Mr Couture objected to this, believing the aggregate 2-year period of restraint to be unreasonable. On 12 July 2022, he informed Jump Trading that he would be joining a competitor when his notice period expired . There was an initial flurry of correspondence, with Jump Trading asserting that Mr Couture would be in breach of covenant if he joined a competitor. This culminated in a ‘final’ letter on the matter from Mr Couture in November 2022 where he made his intentions clear and repeated that he did not believe that he would be in breach.
 
Nothing then happened until 6 March 2023, when Jump Trading replied to Mr Couture’s previous letter to reiterate their view that he would be in breach if he joined a competitor. Jump Trading then applied for an injunction to prevent Mr Couture from working for the competitor. The proceedings were served on 14 April 2023, by which time Mr Couture had already started working for the competitor.
 
The first issue to be considered by the Court was whether the covenant was potentially enforceable. The Court recognised that the period of restraint was unusually long, but did not find that this was fatal to the enforceability of the covenant. Rather, they determined that the matter was fact specific and gave rise to a serious issue to be tried (which is one of the factors to be considered when deciding whether to grant an injunction). It is noteworthy that Jump Trading asserted that the confidential information surrounding the algorithms had a shelf life of 2 years. This would obviously need to be tested and evidence adduced, but if the argument held up then it would certainly seem to be possible that the 2-year restraint may be upheld at a full trial.

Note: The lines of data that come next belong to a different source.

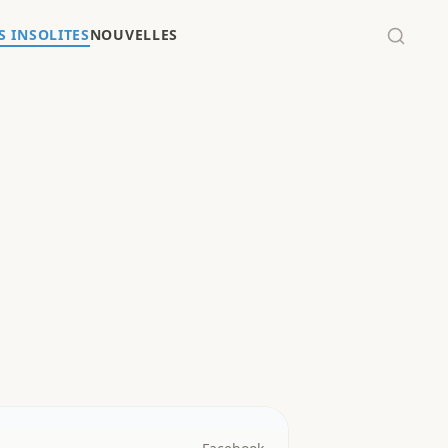
 INSOLITES
NOUVELLES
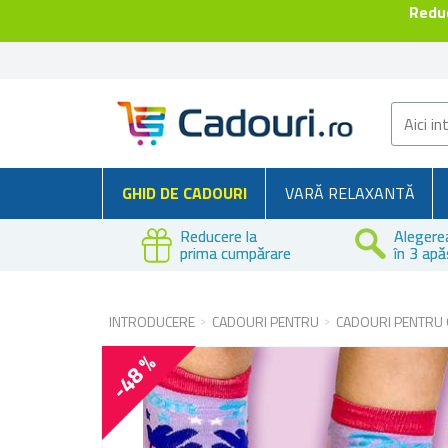
Reduc
GHID DE CADOURI
VARĂ RELAXANTĂ
Reducere la
Alegere
prima cumpărare
în 3 apă
INTRODUCERE
CADOURI PENTRU
CADOURI PENTRU 
-48 %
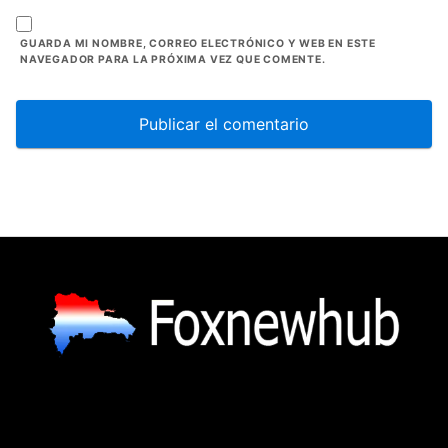
GUARDA MI NOMBRE, CORREO ELECTRÓNICO Y WEB EN ESTE
NAVEGADOR PARA LA PRÓXIMA VEZ QUE COMENTE.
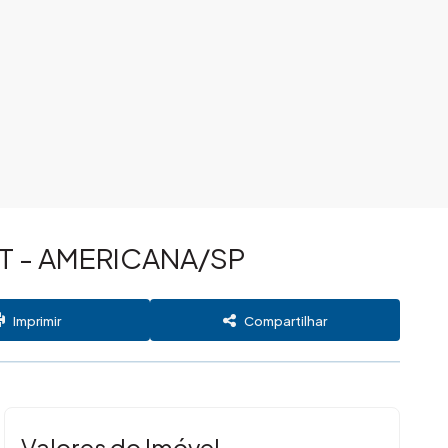
T - AMERICANA/SP
Imprimir
Compartilhar
Valores do Imóvel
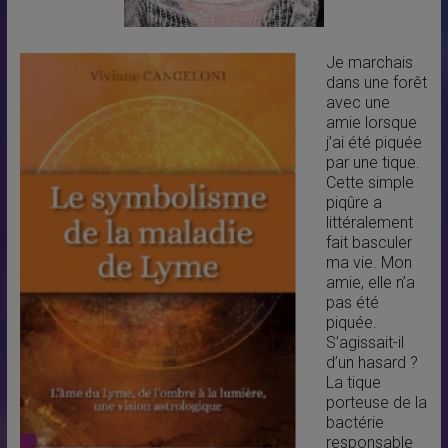
Je marchais
dans une forêt
avec une
amie lorsque
j’ai été piquée
par une tique.
Cette simple
piqûre a
littéralement
fait basculer
ma vie. Mon
amie, elle n’a
pas été
piquée.
S’agissait-il
d’un hasard ?
La tique
porteuse de la
bactérie
responsable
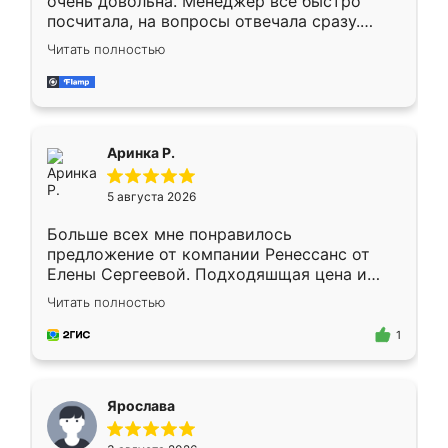
очень довольна. Менеджер всё быстро
посчитала, на вопросы отвечала сразу.
Замерщик приехал в субботу, подошёл к
Читать полностью
делу со всей ответственностью. Собрали
за день, ребята работали аккуратно, даже
пыли почти не было. Качество отличное,
ящики ходят плавно, ничего не скрипит.
Всё подошло как влитое.
Аринка Р.
5 августа 2026
Больше всех мне понравилось
предложение от компании Ренессанс от
Елены Сергеевой. Подходяшщая цена и
короткие сроки изготовления. Приехавший
Читать полностью
для замера сотрудник Владислав
предложил по моему эскизу самый
1
подходящий вариант шкафа. Немного его
видоизменил, получилось даже лучше, чем
я хотела.
Ярослава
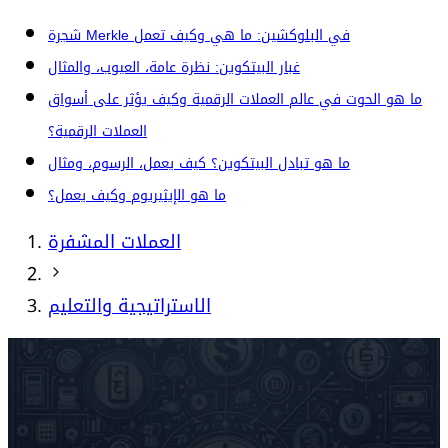
شجرة Merkle في البلوكشين: ما هي وكيف تعمل
غبار البيتكوين: نظرة عامة، العيوب، والمثال
ما هو الحوت في عالم العملات الرقمية وكيف يؤثر على أسواق
العملات الرقمية؟
ما هو تبادل البيتكوين؟ كيف يعمل، الرسوم، ومثال
ما هو الإيثيريوم وكيف يعمل؟
العملات المشفرة
الاستراتيجية والتعليم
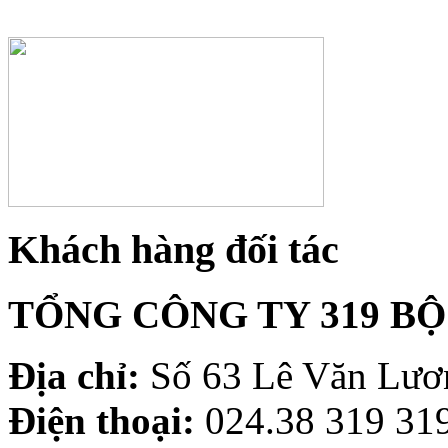
Khách hàng đối tác
TỔNG CÔNG TY 319 B
Địa chỉ:
Số 63 Lê Văn Lươn
Điện thoại:
024.38 319 319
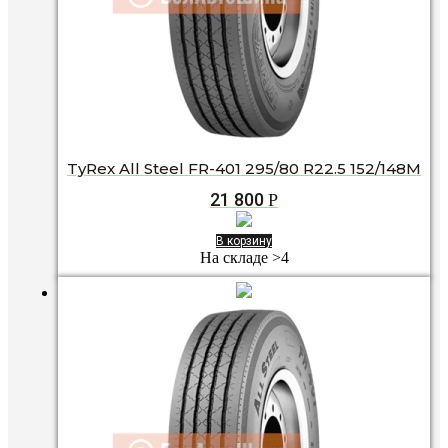
TyRex All Steel FR-401 295/80 R22.5 152/148M
21 800
Р
В корзину
На складе >4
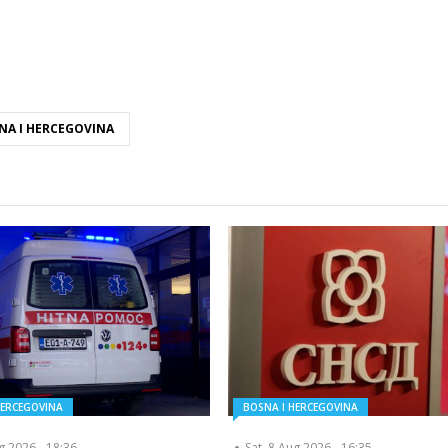
NA I HERCEGOVINA
HERCEGOVINA
BOSNA I HERCEGOVINA
ug 2026 - 18:36
Sat, 8 Aug 2026 - 16:35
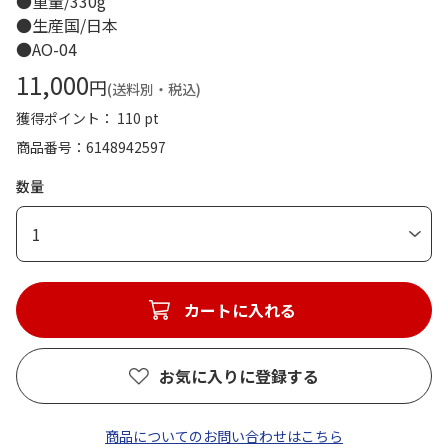
●重量/330g
●生産国/日本
●AO-04
11,000
円
(送料別・税込)
獲得ポイント： 110 pt
商品番号
6148942597
数量
1
カートに入れる
お気に入りに登録する
商品についてのお問い合わせはこちら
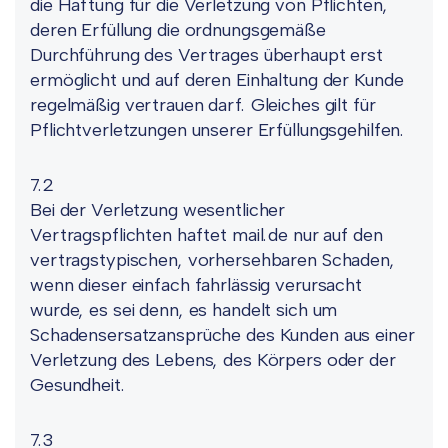
die Haftung für die Verletzung von Pflichten,
deren Erfüllung die ordnungsgemäße
Durchführung des Vertrages überhaupt erst
ermöglicht und auf deren Einhaltung der Kunde
regelmäßig vertrauen darf. Gleiches gilt für
Pflichtverletzungen unserer Erfüllungsgehilfen.
7.2
Bei der Verletzung wesentlicher
Vertragspflichten haftet mail.de nur auf den
vertragstypischen, vorhersehbaren Schaden,
wenn dieser einfach fahrlässig verursacht
wurde, es sei denn, es handelt sich um
Schadensersatzansprüche des Kunden aus einer
Verletzung des Lebens, des Körpers oder der
Gesundheit.
7.3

"This will leave businesses such as Jump Trading extremely vulnerable to their ‘secret sauce’ falling into the hands of their competitors. What do you think?"


Secondly, the case is illuminating in terms of the Court’s approach to the issue of delay in injunction cases. It seems that Jump Trading were in no hurry to push the button on legal proceedings. This is perhaps understandable in circumstances where Mr Couture remained their employee and was on garden leave. However, the Court described the delay as “stark”, highlighting that Jump Trading had first become aware of Mr Couture’s plans in July 2022. Indeed, the Court noted that it would have been open to Jump Trading to issue proceedings, get a speedy trial and have a final determination of the matter before Mr Couture started working for the competitor had they acted sooner. This would have done away with the need for an injunction application altogether. For this reason, the application failed (and an appeal to the Court of Appeal was unsuccessful).
 
Ultimately, this was a case where Jump Trading needed to jump to legal proceedings much more quickly. Their failure to do so meant that their case against Mr Couture never really took flight.
 
As ever, we’re interested in our readers’ views on this case, especially in the light of the government’s announcement that non-compete covenants are to be capped at 3 months post-termination. This will leave businesses such as Jump Trading extremely vulnerable to their ‘secret sauce’ falling into the hands of their competitors. What do you think?